Aim of the task —
The lines in the listing below are to be given again exactly, starting at the line holding "Character Development in Manga" and ending at the line holding "manufactured include flat". Do not include pictures.
□ □ □ □
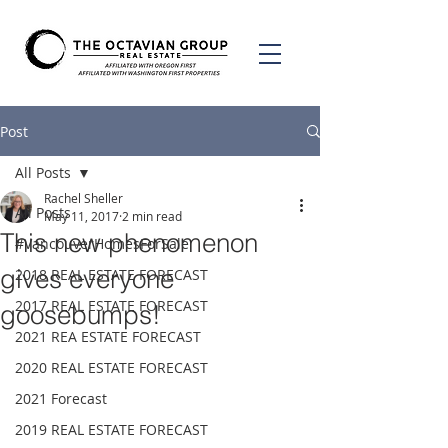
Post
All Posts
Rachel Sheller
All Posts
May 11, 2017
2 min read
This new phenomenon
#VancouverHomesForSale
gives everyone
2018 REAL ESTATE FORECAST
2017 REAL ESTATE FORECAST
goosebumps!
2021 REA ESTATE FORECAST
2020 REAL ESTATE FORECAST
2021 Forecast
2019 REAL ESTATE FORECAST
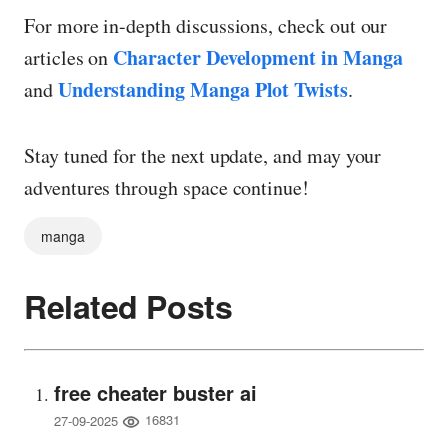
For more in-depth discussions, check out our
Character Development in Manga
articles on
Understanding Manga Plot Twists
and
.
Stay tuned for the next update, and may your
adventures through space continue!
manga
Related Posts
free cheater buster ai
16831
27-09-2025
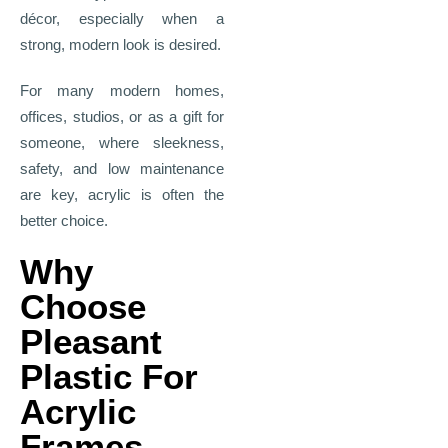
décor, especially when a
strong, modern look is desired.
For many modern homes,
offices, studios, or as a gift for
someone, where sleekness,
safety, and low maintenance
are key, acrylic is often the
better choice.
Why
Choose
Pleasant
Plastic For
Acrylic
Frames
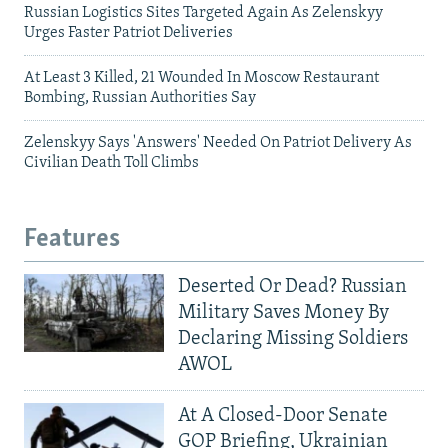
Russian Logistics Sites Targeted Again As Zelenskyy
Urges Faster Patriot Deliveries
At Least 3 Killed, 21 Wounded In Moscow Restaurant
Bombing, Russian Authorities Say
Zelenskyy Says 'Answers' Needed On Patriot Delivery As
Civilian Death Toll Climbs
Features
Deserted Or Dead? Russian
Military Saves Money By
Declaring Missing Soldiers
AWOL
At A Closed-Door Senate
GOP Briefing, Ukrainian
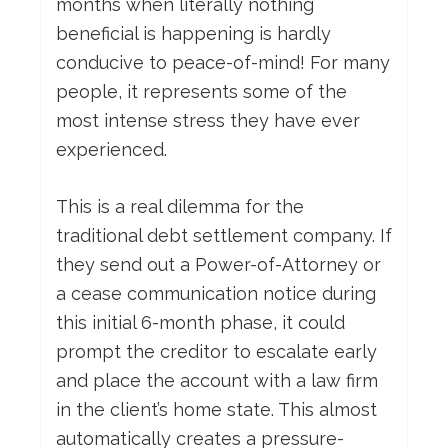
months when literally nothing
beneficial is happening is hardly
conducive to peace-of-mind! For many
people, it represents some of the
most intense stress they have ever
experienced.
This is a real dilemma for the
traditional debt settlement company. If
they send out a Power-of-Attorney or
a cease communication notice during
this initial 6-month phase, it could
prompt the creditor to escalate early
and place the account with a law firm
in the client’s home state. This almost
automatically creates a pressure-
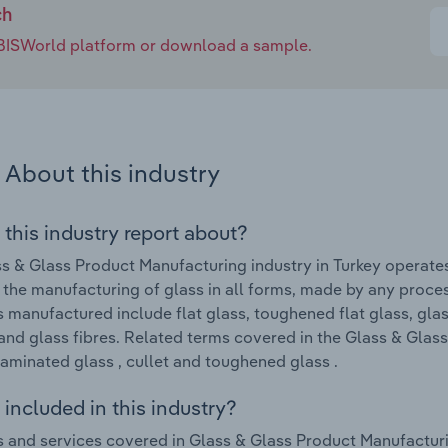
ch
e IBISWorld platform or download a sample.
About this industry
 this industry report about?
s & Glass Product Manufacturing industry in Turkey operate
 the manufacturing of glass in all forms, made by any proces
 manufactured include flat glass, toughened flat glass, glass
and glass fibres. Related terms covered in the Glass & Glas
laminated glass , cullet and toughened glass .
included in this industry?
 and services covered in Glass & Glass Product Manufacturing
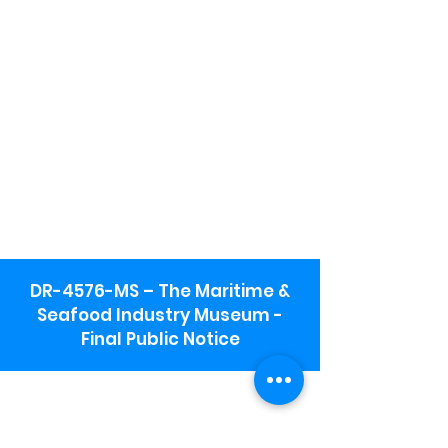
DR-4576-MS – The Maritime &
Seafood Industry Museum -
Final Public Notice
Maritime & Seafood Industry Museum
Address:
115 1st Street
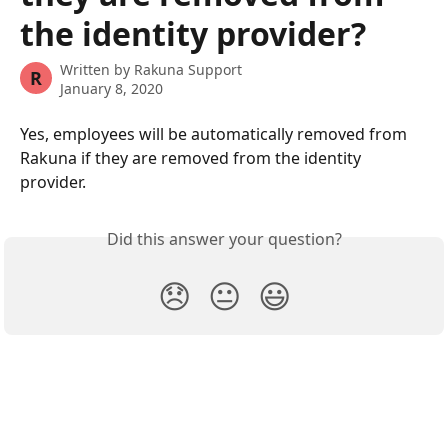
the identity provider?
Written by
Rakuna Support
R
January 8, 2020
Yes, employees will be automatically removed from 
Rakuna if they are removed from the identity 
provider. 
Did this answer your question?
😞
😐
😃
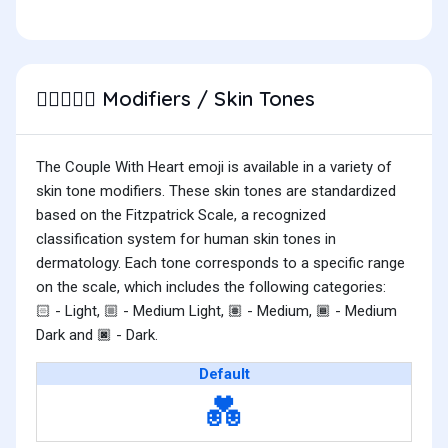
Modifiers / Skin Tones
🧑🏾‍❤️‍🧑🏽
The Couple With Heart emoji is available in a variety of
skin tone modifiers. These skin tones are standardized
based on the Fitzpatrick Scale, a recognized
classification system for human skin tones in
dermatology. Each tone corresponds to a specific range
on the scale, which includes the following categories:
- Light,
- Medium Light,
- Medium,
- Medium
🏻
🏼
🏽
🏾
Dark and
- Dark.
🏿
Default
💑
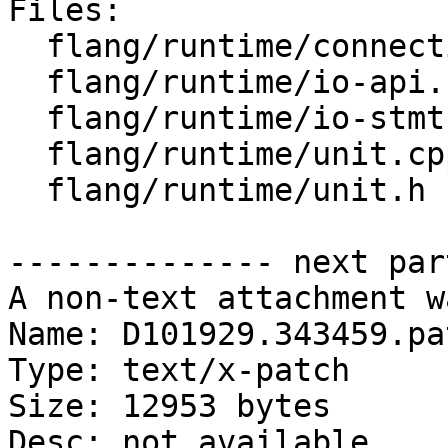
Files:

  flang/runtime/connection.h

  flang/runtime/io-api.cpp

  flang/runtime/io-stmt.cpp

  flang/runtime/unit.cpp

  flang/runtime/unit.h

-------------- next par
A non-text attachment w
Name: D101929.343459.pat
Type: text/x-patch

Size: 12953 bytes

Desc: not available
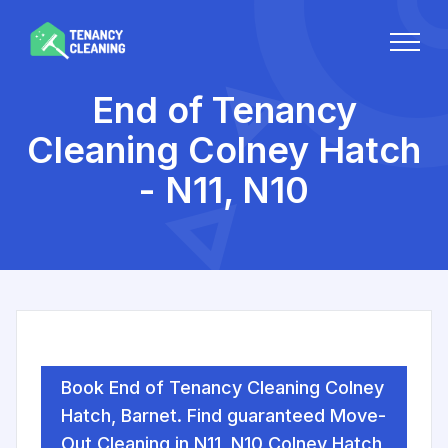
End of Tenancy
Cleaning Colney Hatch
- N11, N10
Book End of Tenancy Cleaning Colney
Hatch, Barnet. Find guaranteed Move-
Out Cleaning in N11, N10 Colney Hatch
□ □ □ □
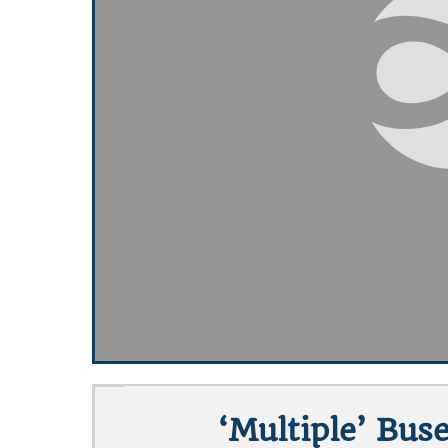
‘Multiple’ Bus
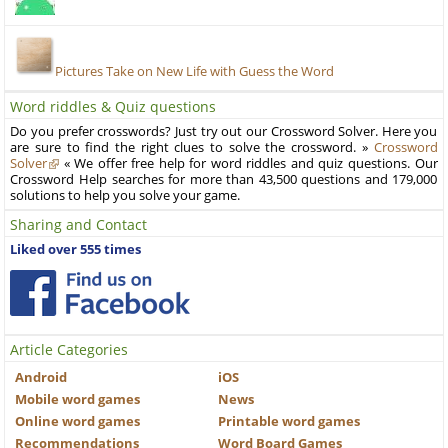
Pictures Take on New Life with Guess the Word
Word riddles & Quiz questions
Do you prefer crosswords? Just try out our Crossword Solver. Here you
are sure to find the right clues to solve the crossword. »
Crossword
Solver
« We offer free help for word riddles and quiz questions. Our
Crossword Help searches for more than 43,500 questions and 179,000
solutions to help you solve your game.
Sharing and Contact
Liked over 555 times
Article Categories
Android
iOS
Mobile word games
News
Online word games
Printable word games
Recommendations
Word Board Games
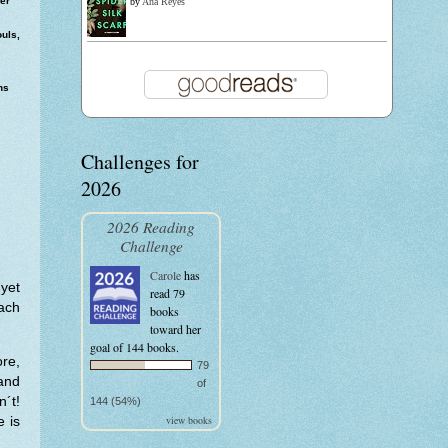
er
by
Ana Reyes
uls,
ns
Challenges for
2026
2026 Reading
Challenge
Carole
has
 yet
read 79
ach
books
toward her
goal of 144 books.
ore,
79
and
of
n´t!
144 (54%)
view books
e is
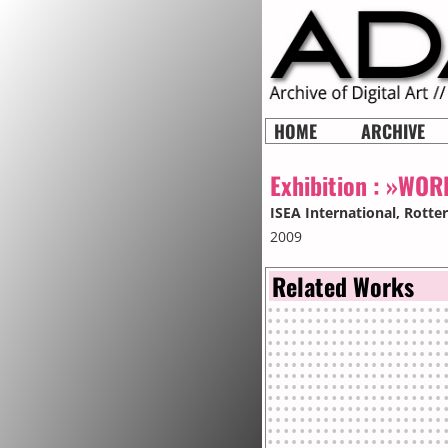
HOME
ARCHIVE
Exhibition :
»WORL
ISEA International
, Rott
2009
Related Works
□ □ □ □
Answer box —
Character Development in Manga
articles on
Understanding Manga Plot Twists
and
.
Stay tuned for the next update, and may your
adventures through space continue!
manga
Related Posts
free cheater buster ai
16831
27-09-2025
décor, especially when a
strong, modern look is desired.
For many modern homes,
offices, studios, or as a gift for
someone, where sleekness,
safety, and low maintenance
are key, acrylic is often the
better choice.
Why
Choose
Pleasant
Plastic For
Acrylic
Frames
Russian Logistics Sites Targeted Again As Zelenskyy
Urges Faster Patriot Deliveries
At Least 3 Killed, 21 Wounded In Moscow Restaurant
Bombing, Russian Authorities Say
Zelenskyy Says 'Answers' Needed On Patriot Delivery As
Civilian Death Toll Climbs
Features
Deserted Or Dead? Russian
Military Saves Money By
Declaring Missing Soldiers
AWOL
At A Closed-Door Senate
GOP Briefing, Ukrainian
months when literally nothing
beneficial is happening is hardly
conducive to peace-of-mind! For many
people, it represents some of the
most intense stress they have ever
experienced.
This is a real dilemma for the
traditional debt settlement company. If
they send out a Power-of-Attorney or
a cease communication notice during
this initial 6-month phase, it could
prompt the creditor to escalate early
and place the account with a law firm
in the client’s home state. This almost
automatically creates a pressure-
ch
e IBISWorld platform or download a sample.
About this industry
 this industry report about?
s & Glass Product Manufacturing industry in Turkey operate
 the manufacturing of glass in all forms, made by any proces
 manufactured include flat glass, toughened flat glass, glass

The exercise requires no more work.